Got to see about 20 of his original prints today.
He was ahead of his time.
How so? Just curious to know your thoughts about it.
When I look at Adams work, I see a pioneering artist that bridged the Hudson River School painters and today's modern masters of landscape photography.
Prior to Adams, photographers approached landscape photography as purely a tool of documentation. They rarely sought to capture emotional moments in nature with their photography. Instead, it was more about just "producing a picture" of a given place, with little regard to producing an image that was inspiring or moving. This is, no doubt, a sweeping generalization... but one that mostly holds up across the board with only very rare exceptions.
Adams, perhaps even unintentionally, followed a similar thread to that of the Hudson River School painters. He didn't possess their same vision of man and nature in harmony, for sure. But he did bring their penchant for ethereal conditions and dramatic compositions to the world of landscape photography in a way that few others had been able to do before him. He truly was a pioneering photographer in that regard.

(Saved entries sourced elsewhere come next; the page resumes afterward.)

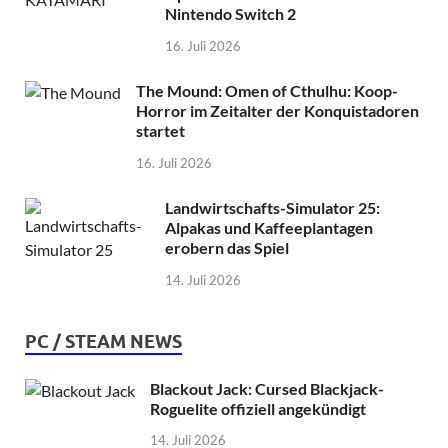
Nintendo Switch 2
16. Juli 2026
The Mound: Omen of Cthulhu: Koop-
Horror im Zeitalter der Konquistadoren
startet
16. Juli 2026
Landwirtschafts-Simulator 25:
Alpakas und Kaffeeplantagen
erobern das Spiel
14. Juli 2026
PC / STEAM NEWS
Blackout Jack: Cursed Blackjack-
Roguelite offiziell angekündigt
14. Juli 2026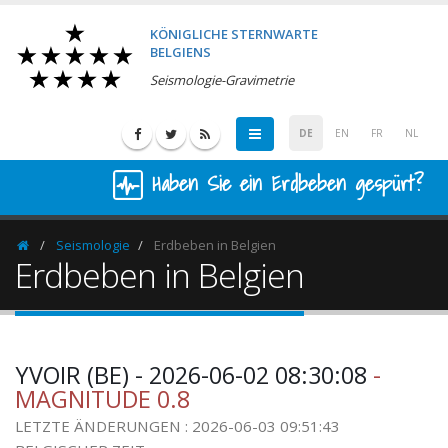
KÖNIGLICHE STERNWARTE
BELGIENS
Seismologie-Gravimetrie
DE
EN
FR
NL
Haben Sie ein Erdbeben gespürt?
Seismologie
Erdbeben in Belgien
Homepage
Erdbeben in Belgien
YVOIR (BE) - 2026-06-02 08:30:08
-
MAGNITUDE 0.8
LETZTE ÄNDERUNGEN : 2026-06-03 09:51:43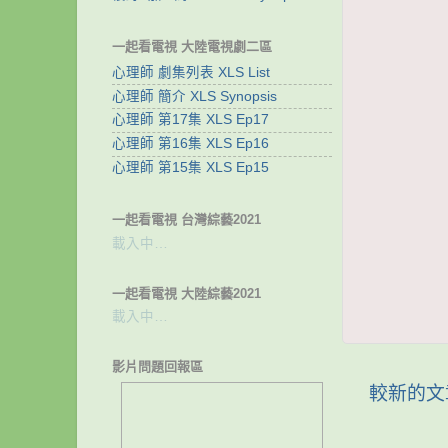
一起看電視 大陸電視劇二區
心理師 劇集列表 XLS List
心理師 簡介 XLS Synopsis
心理師 第17集 XLS Ep17
心理師 第16集 XLS Ep16
心理師 第15集 XLS Ep15
一起看電視 台灣綜藝2021
載入中…
一起看電視 大陸綜藝2021
載入中…
影片問題回報區
較新的文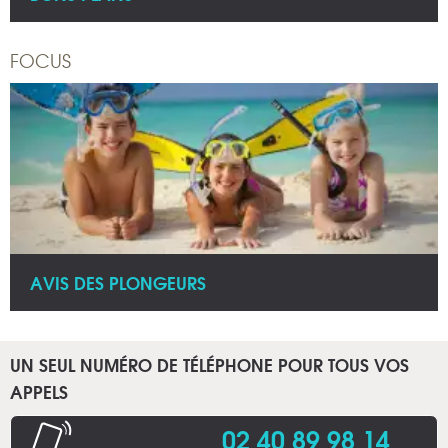
FOCUS
AVIS DES PLONGEURS
UN SEUL NUMÉRO DE TÉLÉPHONE POUR TOUS VOS
APPELS
02 40 89 98 14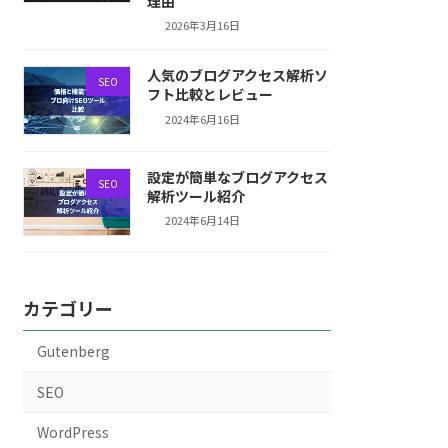
理由
2026年3月16日
人気のブログアクセス解析ソ
SEO
フト比較とレビュー
2024年6月16日
設定が簡単なブログアクセス
SEO
解析ツール紹介
2024年6月14日
カテゴリー
Gutenberg
SEO
WordPress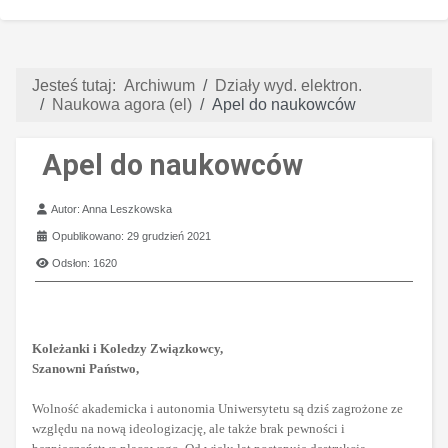
Jesteś tutaj:
Archiwum
Działy wyd. elektron.
Naukowa agora (el)
Apel do naukowców
Apel do naukowców
Szczegóły
Autor:
Anna Leszkowska
Opublikowano: 29 grudzień 2021
Odsłon: 1620
Koleżanki i Koledzy Związkowcy,
Szanowni Państwo,
Wolność akademicka i autonomia Uniwersytetu są dziś zagrożone ze
względu na nową ideologizację, ale także brak pewności i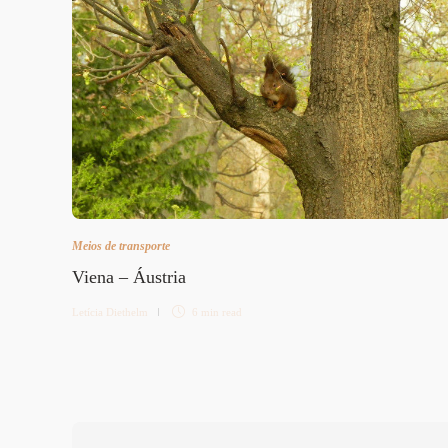
Meios de transporte
Viena – Áustria
Letícia Diethelm
6 min
read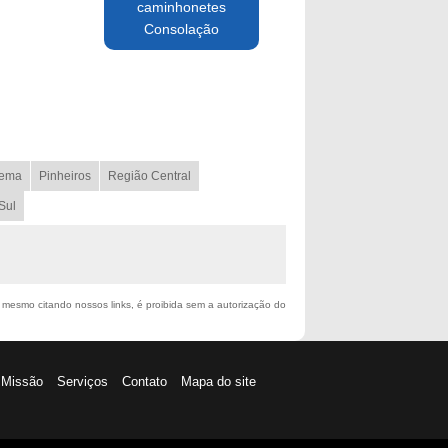
caminhonetes
Consolação
ema
Pinheiros
Região Central
Sul
l, mesmo citando nossos links, é proibida sem a autorização do
Missão
Serviços
Contato
Mapa do site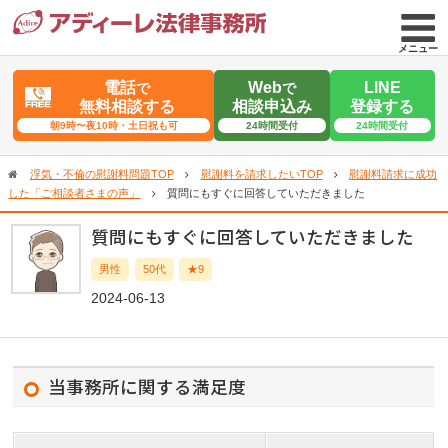
メニュー
電話
Web
LINE
で
で
無料相談する
相談申込み
登録する
朝9時〜夜10時・土日祝も可
24時間受付
24時間受付
浮気・不倫の慰謝料問題TOP
慰謝料を請求したいTOP
慰謝料請求に成功
した「ご相談者さまの声」
質問にもすぐに回答していただきました
質問にもすぐに回答していただきました
男性
50代
★9
2024-06-13
当事務所に関する満足度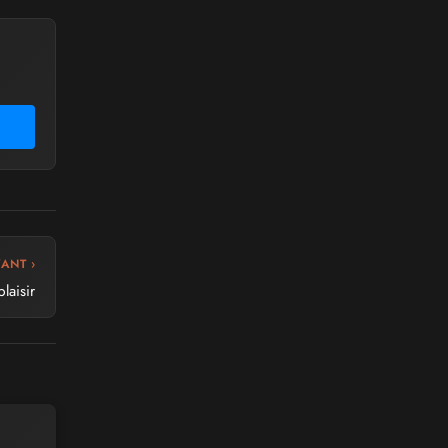
VANT ›
laisir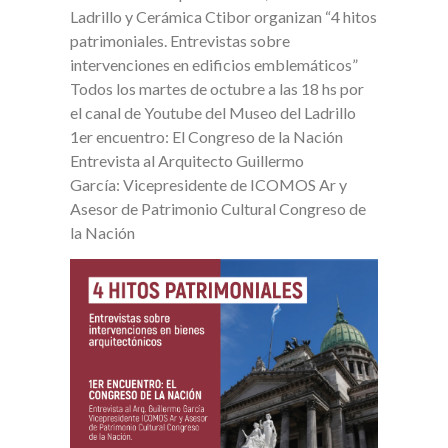
Ladrillo y Cerámica Ctibor organizan “4 hitos
patrimoniales. Entrevistas sobre
intervenciones en edificios emblemáticos”
Todos los martes de octubre a las 18 hs por
el canal de Youtube del Museo del Ladrillo
1er encuentro: El Congreso de la Nación
Entrevista al Arquitecto Guillermo
García: Vicepresidente de ICOMOS Ar y
Asesor de Patrimonio Cultural Congreso de
la Nación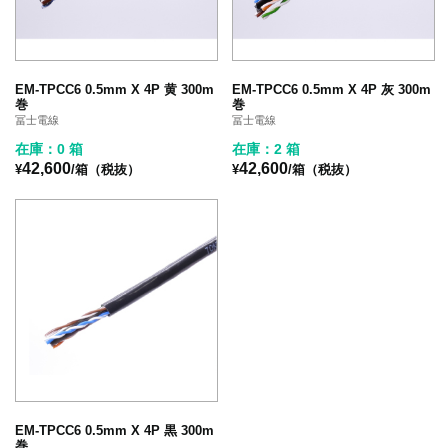
EM-TPCC6 0.5mm X 4P 黄 300m
EM-TPCC6 0.5mm X 4P 灰 300m
巻
巻
冨士電線
冨士電線
在庫：0 箱
在庫：2 箱
42,600
42,600
¥
/箱（税抜）
¥
/箱（税抜）
EM-TPCC6 0.5mm X 4P 黒 300m
巻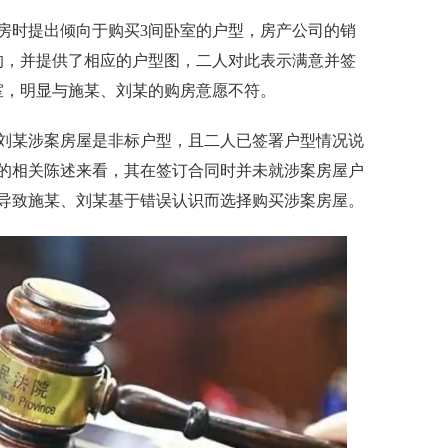
时提出倾向于购买3间卧室的户型，房产公司的销
的，并提供了相应的户型图，二人对此表示满意并签
室，明显与施某、刘某的购房意愿不符。
某涉案房屋是非标户型，且二人已签署户型情况说
的相关陈述来看，其在签订合同时并未就涉案房屋户
导致施某、刘某基于错误认识而选择购买涉案房屋。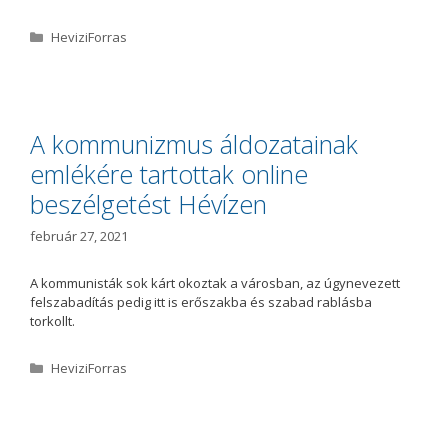
K
HeviziForras
a
t
e
g
ó
A kommunizmus áldozatainak
r
emlékére tartottak online
i
a
beszélgetést Hévízen
február 27, 2021
A kommunisták sok kárt okoztak a városban, az úgynevezett
felszabadítás pedig itt is erőszakba és szabad rablásba
torkollt.
K
HeviziForras
a
t
e
g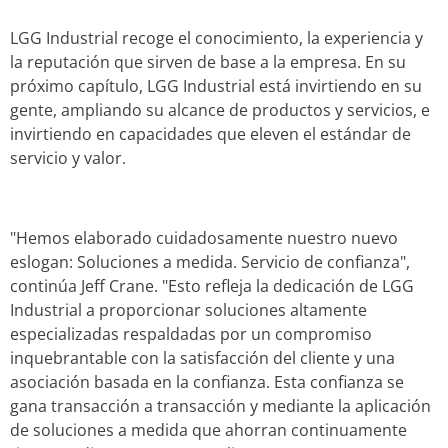
LGG Industrial recoge el conocimiento, la experiencia y
la reputación que sirven de base a la empresa. En su
próximo capítulo, LGG Industrial está invirtiendo en su
gente, ampliando su alcance de productos y servicios, e
invirtiendo en capacidades que eleven el estándar de
servicio y valor.
"Hemos elaborado cuidadosamente nuestro nuevo
eslogan: Soluciones a medida. Servicio de confianza",
continúa Jeff Crane. "Esto refleja la dedicación de LGG
Industrial a proporcionar soluciones altamente
especializadas respaldadas por un compromiso
inquebrantable con la satisfacción del cliente y una
asociación basada en la confianza. Esta confianza se
gana transacción a transacción y mediante la aplicación
de soluciones a medida que ahorran continuamente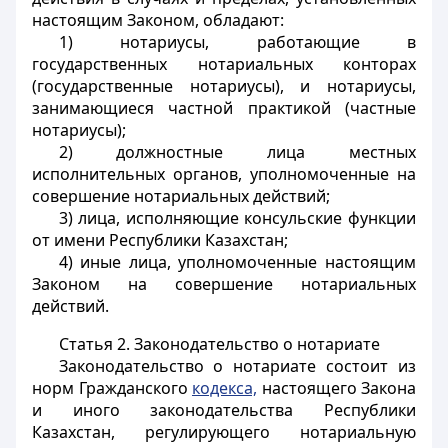
настоящим Законом, обладают:
1) нотариусы, работающие в
государственных нотариальных конторах
(государственные нотариусы), и нотариусы,
занимающиеся частной практикой (частные
нотариусы);
2) должностные лица местных
исполнительных органов, уполномоченные на
совершение нотариальных действий;
3) лица, исполняющие консульские функции
от имени Республики Казахстан;
4) иные лица, уполномоченные настоящим
Законом на совершение нотариальных
действий.
Статья 2.
Законодательство о нотариате
Законодательство о нотариате состоит из
норм Гражданского
кодекса,
настоящего Закона
и иного законодательства Республики
Казахстан, регулирующего нотариальную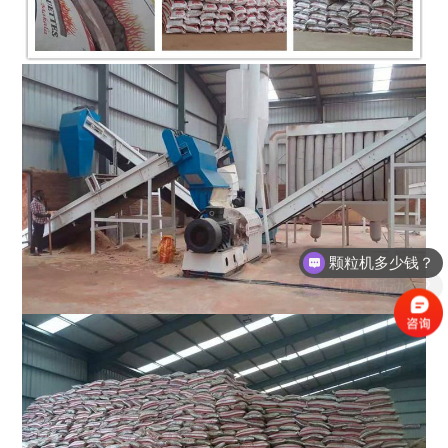
颗粒机多少钱？
有优惠活动么？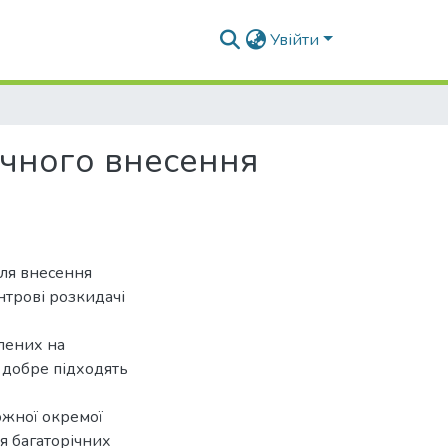
Увійти
очного внесення
для внесення
трові розкидачі
плених на
ї добре підходять
ожної окремої
я багаторічних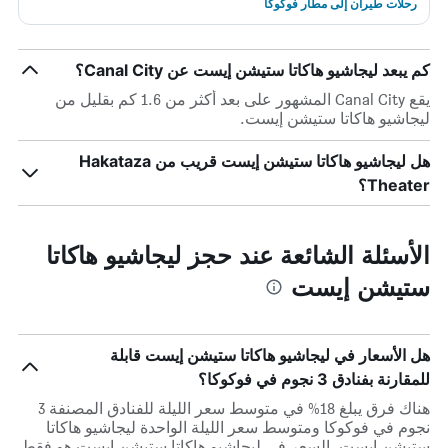
رحلات طيران إلى مطار فوكوكا
كم يبعد ليجاشيو هاكاتا ستيشن إيست عن Canal City؟
يقع Canal City المشهور على بعد أكثر من 1.6 كم بقليل من
ليجاشيو هاكاتا ستيشن إيست.
هل ليجاشيو هاكاتا ستيشن إيست قريب من Hakataza
Theater؟
الأسئلة الشائعة عند حجز ليجاشيو هاكاتا
ستيشن إيست
هل الأسعار في ليجاشيو هاكاتا ستيشن إيست قابلة
للمقارنة بفنادق 3 نجوم في فوكوكا؟
هناك فرق يبلغ 18% في متوسط ​​سعر الليلة للفنادق المصنفة 3
نجوم في فوكوكا ومتوسط ​​سعر الليلة الواحدة ليجاشيو هاكاتا
ستيشن إيست. السعر في ليجاشيو هاكاتا ستيشن إيست هو فقط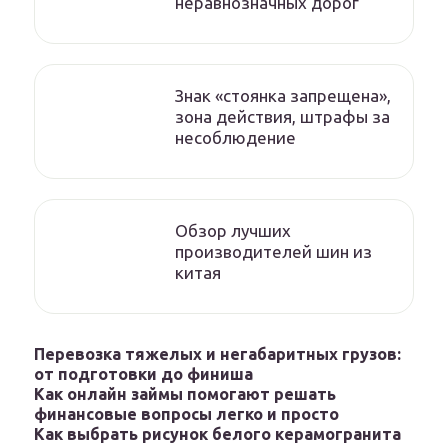
неравнозначных дорог
Знак «стоянка запрещена»,
зона действия, штрафы за
несоблюдение
Обзор лучших
производителей шин из
китая
Перевозка тяжелых и негабаритных грузов:
от подготовки до финиша
Как онлайн займы помогают решать
финансовые вопросы легко и просто
Как выбрать рисунок белого керамогранита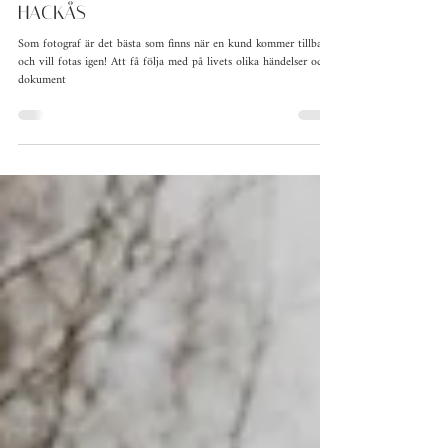
27 maj 2024
1 min läsning
SOMRIG GRAVIDFOTOGRAFERING I
HACKÅS
Som fotograf är det bästa som finns när en kund kommer tillbaka
och vill fotas igen! Att få följa med på livets olika händelser och
dokument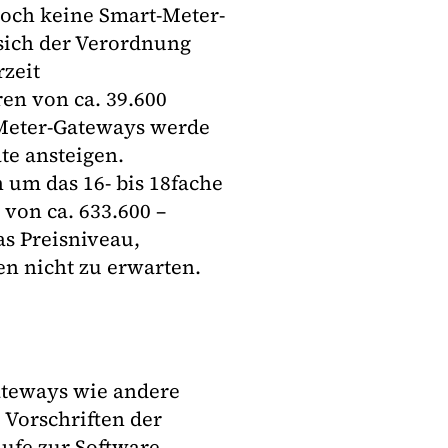
noch keine Smart-Meter-
sich der Verordnung
rzeit
en von ca. 39.600
t-Meter-Gateways werde
äte ansteigen.
um das 16- bis 18fache
 von ca. 633.600 –
s Preisniveau,
en nicht zu erwarten.
Gateways wie andere
 Vorschriften der
ufe zur Software-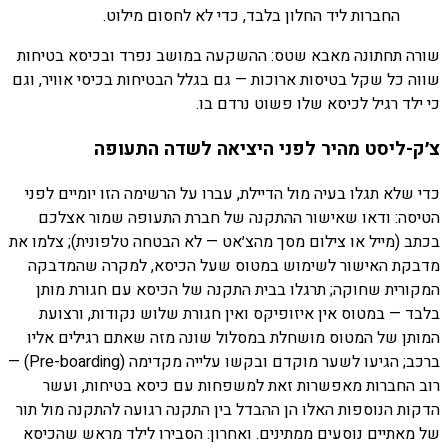
החברות ליד החלון בלבד, כדי לא לחסום מילוט.
שורה תחתונה מאבא שטס: ההשקעה במושב נפרד ובכיסא בטיחות
שווה כל שקל בטיסות ארוכות — גם בגלל הבטיחות בכיסי אוויר, וגם
כי ילד רגיל לכיסא שלו פשוט נרדם בו.
צ׳ק-ליסט מהיר לפני היציאה לשדה התעופה
כדי שלא תגלו בעיה מול הדיילת, עברו על הרשימה הזו יומיים לפני
הטיסה: ודאו שאישור ההתקנה של חברת התעופה שמור אצלכם
בכתב (מייל או צילום מסך מהצ׳אט — לא הבטחה טלפונית); צלמו את
מדבקת האישור לשימוש במטוס שעל הכיסא, למקרה שהמדבקה
המקורית שחוקה; תרגלו בבית התקנה של הכיסא עם חגורת מותן
בלבד — במטוס אין איזופיקס ואין חגורת שלוש נקודות, ורצועת
המותן של המטוס מושחלת במסלול שונה מזה שאתם רגילים אליו
ברכב; הגיעו לשער מוקדם ובקשו עלייה מקדימה (Pre-boarding) —
רוב החברות מאפשרות זאת למשפחות עם כיסא בטיחות, ועשר
הדקות הנוספות האלו הן ההבדל בין התקנה רגועה להתקנה מול תור
של מאתיים נוסעים ממתינים. ואחרון: הסבירו לילד מראש שהכיסא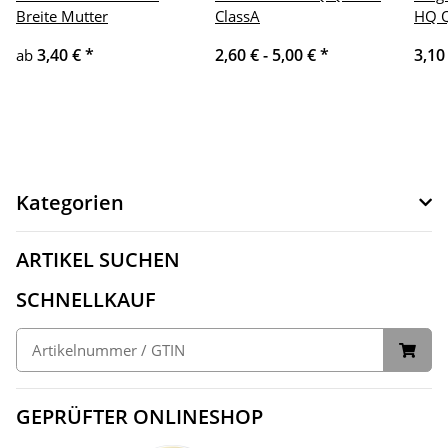
Breite Mutter
ClassA
HQ Q
3,40 €
*
2,60 € -
5,00 €
*
3,10
ab
Kategorien
ARTIKEL SUCHEN
SCHNELLKAUF
GEPRÜFTER ONLINESHOP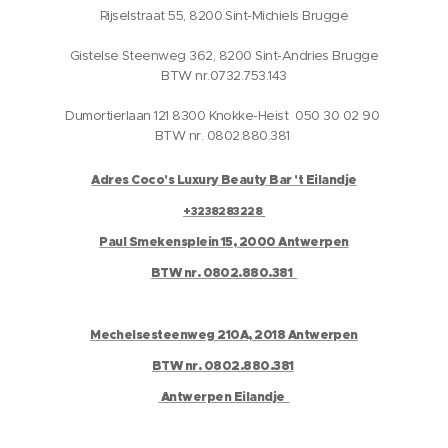
Rijselstraat 55, 8200 Sint-Michiels Brugge
Gistelse Steenweg 362, 8200 Sint-Andries Brugge
BTW nr.0732.753.143
Dumortierlaan 121 8300 Knokke-Heist 050 30 02 90
BTW nr. 0802.880.381
Adres Coco's Luxury Beauty Bar 't Eilandje
+3238283228
Paul Smekensplein 15, 2000 Antwerpen
BTW nr. 0802.880.381
Mechelsesteenweg 210A, 2018 Antwerpen
BTW nr. 0802.880.381
Antwerpen Eilandje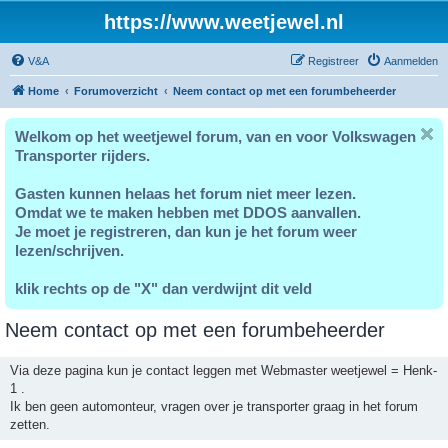
https://www.weetjewel.nl
V&A
Registreer
Aanmelden
Home
Forumoverzicht
Neem contact op met een forumbeheerder
Welkom op het weetjewel forum, van en voor Volkswagen
Transporter rijders.
Gasten kunnen helaas het forum niet meer lezen.
Omdat we te maken hebben met DDOS aanvallen.
Je moet je registreren, dan kun je het forum weer
lezen/schrijven.
klik rechts op de "X" dan verdwijnt dit veld
Neem contact op met een forumbeheerder
Via deze pagina kun je contact leggen met Webmaster weetjewel = Henk-
1 .
Ik ben geen automonteur, vragen over je transporter graag in het forum
zetten.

I think people that aren't especially moved by landscape photography in general might find it hard to really "get" Adams. It's so easy, several decades after he made his mark on the art, to look back and sneer at his work and achievements. That's only because he laid the groundwork for the direction of landscape photography that followed. He is so much infused in the modern tradition that maybe we almost feel as if we've already seen his work a thousand times over.
Ultimately though, he brought landscape photography into the realm of the emotional and dramatic. And, he did so in black and white... a medium that he
truly mastered by the standards of
any era. Even today, his life's work in black-and-white holds its own.